How many lines in the data below contain the string "decisiones"? State that number only.

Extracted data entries
------------------------------------

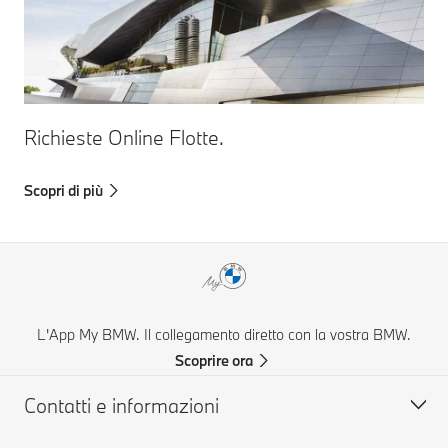
Richieste Online Flotte.
Scopri di più
L'App My BMW. Il collegamento diretto con la vostra BMW.
Scoprire ora
Contatti e informazioni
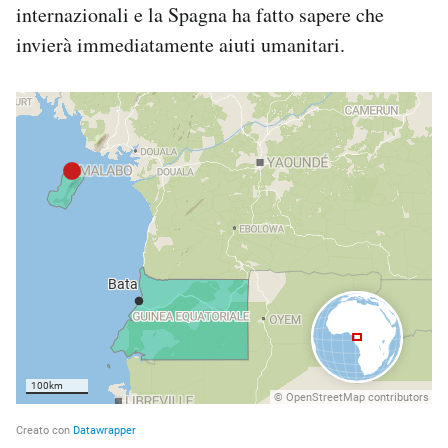
internazionali e la Spagna ha fatto sapere che
invierà immediatamente aiuti umanitari.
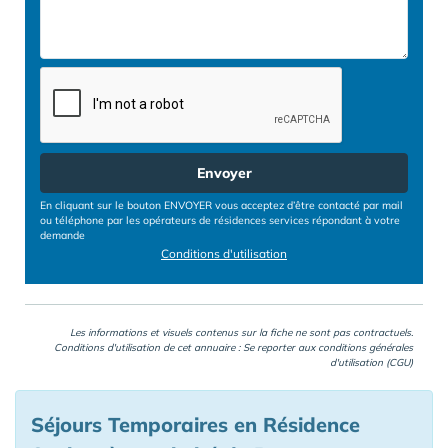
Envoyer
En cliquant sur le bouton ENVOYER vous acceptez d’être contacté par mail
ou téléphone par les opérateurs de résidences services répondant à votre
demande
Conditions d'utilisation
Les informations et visuels contenus sur la fiche ne sont pas contractuels.
Conditions d'utilisation de cet annuaire : Se reporter aux
conditions générales
d'utilisation (CGU)
Séjours Temporaires en Résidence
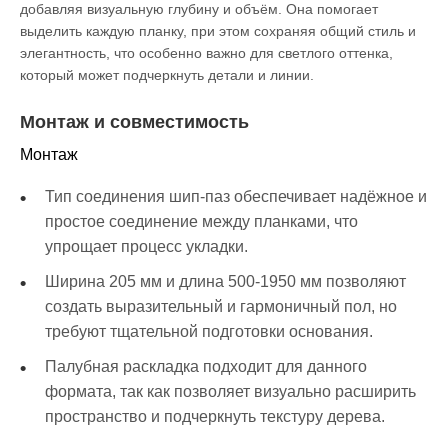
добавляя визуальную глубину и объём. Она помогает
выделить каждую планку, при этом сохраняя общий стиль и
элегантность, что особенно важно для светлого оттенка,
который может подчеркнуть детали и линии.
Монтаж и совместимость
Монтаж
Тип соединения шип-паз обеспечивает надёжное и
простое соединение между планками, что
упрощает процесс укладки.
Ширина 205 мм и длина 500-1950 мм позволяют
создать выразительный и гармоничный пол, но
требуют тщательной подготовки основания.
Палубная раскладка подходит для данного
формата, так как позволяет визуально расширить
пространство и подчеркнуть текстуру дерева.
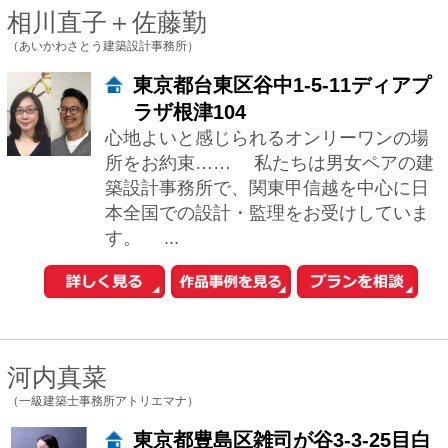
谷口 智子
（有限会社ティー・プロダクツ建築設計事務所）
東京都新宿区岩戸町14-603
人の居る空間を考えるとき、2つのことを
考えます。 例えば、「開放的な空間」と
「包まれた空間」どちらが好き? と問わ
れたとして、 「今日は開放的なほうが良
い...
塩田純一
（株式会社塩田設計事務所）
南池袋2-36-10 SOHO南池袋403
健康なすまいを考えます。心地よくくつ
ろげて、ゆったりした気持ちで眠る事が
出来る。朝になると気分よく目覚めて一
日が楽しく過ごせる。当たり前のようで
すが、難し...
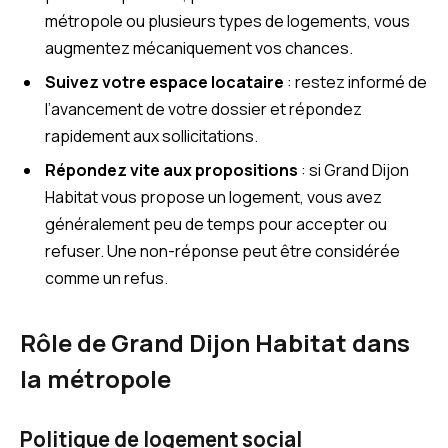
métropole ou plusieurs types de logements, vous
augmentez mécaniquement vos chances.
Suivez votre espace locataire
: restez informé de
l’avancement de votre dossier et répondez
rapidement aux sollicitations.
Répondez vite aux propositions
: si Grand Dijon
Habitat vous propose un logement, vous avez
généralement peu de temps pour accepter ou
refuser. Une non-réponse peut être considérée
comme un refus.
Rôle de Grand Dijon Habitat dans
la métropole
Politique de logement social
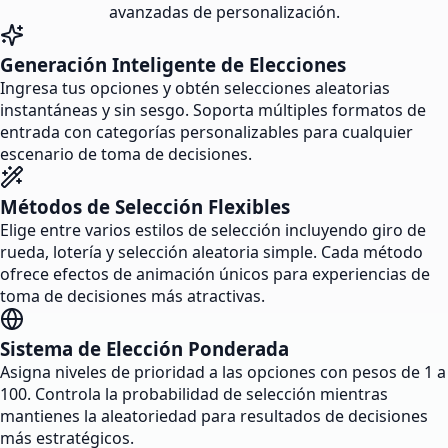
avanzadas de personalización.
Generación Inteligente de Elecciones
Ingresa tus opciones y obtén selecciones aleatorias
instantáneas y sin sesgo. Soporta múltiples formatos de
entrada con categorías personalizables para cualquier
escenario de toma de decisiones.
Métodos de Selección Flexibles
Elige entre varios estilos de selección incluyendo giro de
rueda, lotería y selección aleatoria simple. Cada método
ofrece efectos de animación únicos para experiencias de
toma de decisiones más atractivas.
Sistema de Elección Ponderada
Asigna niveles de prioridad a las opciones con pesos de 1 a
100. Controla la probabilidad de selección mientras
mantienes la aleatoriedad para resultados de decisiones
más estratégicos.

------------------------------------

### PROBLEM SOLUTION
3